İsrail’in
Filistin, Lübnan, Suriye ve Yemen’den sonra İran’a saldırmasıyla birlikte hayli
tuhaf bir tartışma başladı.
Saldırganın
saldırı coğrafyasının genişliği bile tartışmayı bitirmeliydi aslında. Oysa öyle
olmadı: İran ile İsrail’i aynı kefeye koyan mı dersin; İsrail ile İran’ın
aslında “danışıklı dövüş” yürüttüğünü söyleyen mi; yoksa İsrail’in Gazze’deki
katliamdan dünya kamuoyunun dikkatini uzaklaştırmak için bir “oyun” olarak
İran’a yöneldiği mi…
Artık
“ahir zaman”da yaşıyoruz. Emperyalizme dair derin bir kavrayışı olmasını
beklediğimiz kimi solcular dahi, terazinin bir kefesine “soykırımcı” İsrail’i,
diğer kefesine “idamcı” İran’ı koyuyor, “emperyalistler arası savaşta taraf
olmama”, “işçi-emekçi halk cumhuriyeti” çağrısı yapıyor.
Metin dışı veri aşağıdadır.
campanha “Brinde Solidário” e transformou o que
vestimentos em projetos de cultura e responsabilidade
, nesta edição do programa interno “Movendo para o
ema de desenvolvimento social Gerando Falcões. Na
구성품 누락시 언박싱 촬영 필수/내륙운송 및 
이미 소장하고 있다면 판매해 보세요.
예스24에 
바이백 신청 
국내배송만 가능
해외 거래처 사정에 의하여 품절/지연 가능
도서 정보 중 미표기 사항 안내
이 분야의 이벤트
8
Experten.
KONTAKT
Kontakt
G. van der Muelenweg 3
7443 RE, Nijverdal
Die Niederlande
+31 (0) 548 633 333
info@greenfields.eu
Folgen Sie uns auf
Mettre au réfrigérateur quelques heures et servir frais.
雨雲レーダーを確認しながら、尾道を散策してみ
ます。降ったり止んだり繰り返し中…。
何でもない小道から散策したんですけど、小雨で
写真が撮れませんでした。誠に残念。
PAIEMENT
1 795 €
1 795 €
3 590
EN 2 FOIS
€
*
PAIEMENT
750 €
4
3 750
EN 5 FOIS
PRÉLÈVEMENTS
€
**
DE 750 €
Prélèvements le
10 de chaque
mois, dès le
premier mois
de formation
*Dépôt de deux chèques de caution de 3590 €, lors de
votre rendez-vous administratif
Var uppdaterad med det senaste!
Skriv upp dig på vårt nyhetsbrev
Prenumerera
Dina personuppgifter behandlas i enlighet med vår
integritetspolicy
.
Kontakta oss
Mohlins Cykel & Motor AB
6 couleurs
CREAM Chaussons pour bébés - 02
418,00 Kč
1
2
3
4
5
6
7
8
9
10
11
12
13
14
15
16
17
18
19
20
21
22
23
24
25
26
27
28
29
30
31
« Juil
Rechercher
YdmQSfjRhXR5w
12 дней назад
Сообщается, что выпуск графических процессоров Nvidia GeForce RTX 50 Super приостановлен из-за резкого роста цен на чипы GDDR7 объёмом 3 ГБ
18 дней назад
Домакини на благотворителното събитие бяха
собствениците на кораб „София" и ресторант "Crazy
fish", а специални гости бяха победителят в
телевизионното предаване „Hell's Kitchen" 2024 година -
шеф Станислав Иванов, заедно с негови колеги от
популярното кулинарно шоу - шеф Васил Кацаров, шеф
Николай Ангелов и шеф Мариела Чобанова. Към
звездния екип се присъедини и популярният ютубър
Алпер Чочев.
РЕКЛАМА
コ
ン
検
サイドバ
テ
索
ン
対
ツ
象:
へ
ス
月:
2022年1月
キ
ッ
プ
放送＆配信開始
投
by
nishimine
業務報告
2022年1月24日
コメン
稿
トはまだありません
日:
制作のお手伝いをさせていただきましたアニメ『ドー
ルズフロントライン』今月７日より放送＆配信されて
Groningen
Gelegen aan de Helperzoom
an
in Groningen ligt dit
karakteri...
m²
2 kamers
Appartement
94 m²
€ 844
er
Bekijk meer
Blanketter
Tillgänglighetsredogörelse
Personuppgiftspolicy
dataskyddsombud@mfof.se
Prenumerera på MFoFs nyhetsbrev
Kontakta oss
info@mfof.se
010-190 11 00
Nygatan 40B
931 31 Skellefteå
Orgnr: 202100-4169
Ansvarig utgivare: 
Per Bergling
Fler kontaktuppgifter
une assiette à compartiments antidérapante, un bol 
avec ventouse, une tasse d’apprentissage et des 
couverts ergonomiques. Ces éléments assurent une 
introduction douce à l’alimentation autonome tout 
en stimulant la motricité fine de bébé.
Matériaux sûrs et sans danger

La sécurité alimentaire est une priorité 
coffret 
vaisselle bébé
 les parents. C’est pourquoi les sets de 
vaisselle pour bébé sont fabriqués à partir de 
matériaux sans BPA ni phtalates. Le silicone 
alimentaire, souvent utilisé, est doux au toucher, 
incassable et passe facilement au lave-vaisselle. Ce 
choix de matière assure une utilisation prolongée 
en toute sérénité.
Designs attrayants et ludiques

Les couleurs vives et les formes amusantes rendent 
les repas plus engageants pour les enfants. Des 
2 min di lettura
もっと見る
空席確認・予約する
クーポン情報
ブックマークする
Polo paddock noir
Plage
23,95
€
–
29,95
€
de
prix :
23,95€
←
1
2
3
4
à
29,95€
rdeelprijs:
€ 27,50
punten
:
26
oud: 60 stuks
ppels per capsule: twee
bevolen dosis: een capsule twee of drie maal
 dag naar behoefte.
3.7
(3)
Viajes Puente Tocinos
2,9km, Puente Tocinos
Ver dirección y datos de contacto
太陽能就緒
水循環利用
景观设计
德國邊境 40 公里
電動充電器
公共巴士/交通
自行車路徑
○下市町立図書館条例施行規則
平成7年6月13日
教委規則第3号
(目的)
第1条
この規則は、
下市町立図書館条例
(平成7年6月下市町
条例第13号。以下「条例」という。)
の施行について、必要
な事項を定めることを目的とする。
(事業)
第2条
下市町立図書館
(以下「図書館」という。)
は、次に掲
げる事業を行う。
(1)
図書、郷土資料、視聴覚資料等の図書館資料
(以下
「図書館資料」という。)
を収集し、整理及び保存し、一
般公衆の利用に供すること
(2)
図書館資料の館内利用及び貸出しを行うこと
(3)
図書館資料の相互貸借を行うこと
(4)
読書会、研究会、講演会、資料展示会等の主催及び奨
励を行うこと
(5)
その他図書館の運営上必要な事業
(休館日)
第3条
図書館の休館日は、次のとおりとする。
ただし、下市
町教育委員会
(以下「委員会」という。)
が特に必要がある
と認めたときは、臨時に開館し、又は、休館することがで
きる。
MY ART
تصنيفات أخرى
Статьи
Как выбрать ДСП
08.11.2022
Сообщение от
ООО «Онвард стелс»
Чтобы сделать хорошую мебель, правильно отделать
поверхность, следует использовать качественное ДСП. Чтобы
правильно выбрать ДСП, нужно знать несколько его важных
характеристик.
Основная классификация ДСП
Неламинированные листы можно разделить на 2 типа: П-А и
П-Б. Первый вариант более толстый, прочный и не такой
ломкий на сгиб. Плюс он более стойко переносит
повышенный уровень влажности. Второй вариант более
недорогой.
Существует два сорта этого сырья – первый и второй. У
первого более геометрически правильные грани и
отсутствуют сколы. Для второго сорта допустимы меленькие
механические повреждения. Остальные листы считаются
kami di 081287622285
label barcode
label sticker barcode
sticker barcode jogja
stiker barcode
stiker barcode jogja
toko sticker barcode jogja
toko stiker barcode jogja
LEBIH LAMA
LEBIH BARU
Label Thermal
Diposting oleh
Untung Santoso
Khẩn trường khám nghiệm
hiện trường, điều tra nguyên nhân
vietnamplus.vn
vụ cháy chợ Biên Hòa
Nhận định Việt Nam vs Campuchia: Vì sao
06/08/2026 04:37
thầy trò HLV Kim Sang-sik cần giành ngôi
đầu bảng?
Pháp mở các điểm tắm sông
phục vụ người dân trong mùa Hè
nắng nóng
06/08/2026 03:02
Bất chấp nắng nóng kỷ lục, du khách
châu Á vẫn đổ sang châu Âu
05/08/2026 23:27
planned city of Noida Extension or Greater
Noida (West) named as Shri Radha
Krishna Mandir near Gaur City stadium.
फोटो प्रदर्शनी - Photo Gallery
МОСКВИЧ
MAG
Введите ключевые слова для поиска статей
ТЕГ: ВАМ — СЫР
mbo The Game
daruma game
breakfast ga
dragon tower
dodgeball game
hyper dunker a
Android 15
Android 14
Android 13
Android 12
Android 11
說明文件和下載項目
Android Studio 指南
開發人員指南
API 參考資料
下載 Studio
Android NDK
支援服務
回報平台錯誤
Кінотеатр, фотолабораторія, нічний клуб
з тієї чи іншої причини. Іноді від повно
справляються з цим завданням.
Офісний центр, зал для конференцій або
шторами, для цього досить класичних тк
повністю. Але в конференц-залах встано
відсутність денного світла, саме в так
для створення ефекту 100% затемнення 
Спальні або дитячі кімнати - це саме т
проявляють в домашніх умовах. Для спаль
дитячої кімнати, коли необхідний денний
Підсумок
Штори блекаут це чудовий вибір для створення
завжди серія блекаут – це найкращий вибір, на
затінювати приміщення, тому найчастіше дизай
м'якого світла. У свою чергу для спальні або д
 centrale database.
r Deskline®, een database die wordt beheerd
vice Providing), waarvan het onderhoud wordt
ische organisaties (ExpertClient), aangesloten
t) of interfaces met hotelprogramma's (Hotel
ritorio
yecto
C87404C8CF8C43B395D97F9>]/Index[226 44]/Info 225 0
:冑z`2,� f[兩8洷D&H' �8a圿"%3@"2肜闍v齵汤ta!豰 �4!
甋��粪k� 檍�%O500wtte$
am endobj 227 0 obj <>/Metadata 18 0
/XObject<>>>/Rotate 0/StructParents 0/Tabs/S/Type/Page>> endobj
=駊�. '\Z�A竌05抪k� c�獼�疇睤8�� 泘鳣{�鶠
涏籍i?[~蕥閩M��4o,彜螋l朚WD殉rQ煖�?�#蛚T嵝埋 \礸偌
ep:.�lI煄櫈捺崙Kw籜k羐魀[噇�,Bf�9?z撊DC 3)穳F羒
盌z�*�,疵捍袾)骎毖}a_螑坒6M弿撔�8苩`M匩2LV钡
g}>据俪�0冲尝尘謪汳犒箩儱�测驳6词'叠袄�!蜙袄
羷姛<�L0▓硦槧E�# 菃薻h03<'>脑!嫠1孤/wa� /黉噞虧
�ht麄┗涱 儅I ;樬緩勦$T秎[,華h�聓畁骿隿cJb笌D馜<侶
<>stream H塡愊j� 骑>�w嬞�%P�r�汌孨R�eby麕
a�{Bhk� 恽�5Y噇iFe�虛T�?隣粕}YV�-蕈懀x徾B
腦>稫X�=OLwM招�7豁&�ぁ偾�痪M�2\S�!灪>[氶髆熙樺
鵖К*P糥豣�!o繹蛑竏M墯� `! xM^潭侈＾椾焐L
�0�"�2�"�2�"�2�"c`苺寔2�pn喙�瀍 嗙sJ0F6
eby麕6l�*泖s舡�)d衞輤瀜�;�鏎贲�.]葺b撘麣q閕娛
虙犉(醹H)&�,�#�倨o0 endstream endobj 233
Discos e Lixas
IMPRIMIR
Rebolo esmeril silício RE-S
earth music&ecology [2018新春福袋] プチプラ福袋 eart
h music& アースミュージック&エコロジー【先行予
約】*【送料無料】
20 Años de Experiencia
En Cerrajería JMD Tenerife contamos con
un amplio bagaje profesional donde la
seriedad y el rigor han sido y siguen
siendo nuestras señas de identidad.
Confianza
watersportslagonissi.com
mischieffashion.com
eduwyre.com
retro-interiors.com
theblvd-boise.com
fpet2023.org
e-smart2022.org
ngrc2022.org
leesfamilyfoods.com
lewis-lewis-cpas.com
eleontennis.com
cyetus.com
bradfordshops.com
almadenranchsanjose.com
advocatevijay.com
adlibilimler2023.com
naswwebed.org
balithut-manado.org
Bu arada ne hikmetse,
bu üçüncü yolcu “halk cumhuriyeti”nin esas muhatabı İsrail değil, İran
oluyordu.
Sosyal
medyada acayip bir gönderiye rastladım: Bu “üçüncü yol” savunucularından biri,
Türkiye’deki komünistlerin muhatabının İran’da “komünistler ve halklar”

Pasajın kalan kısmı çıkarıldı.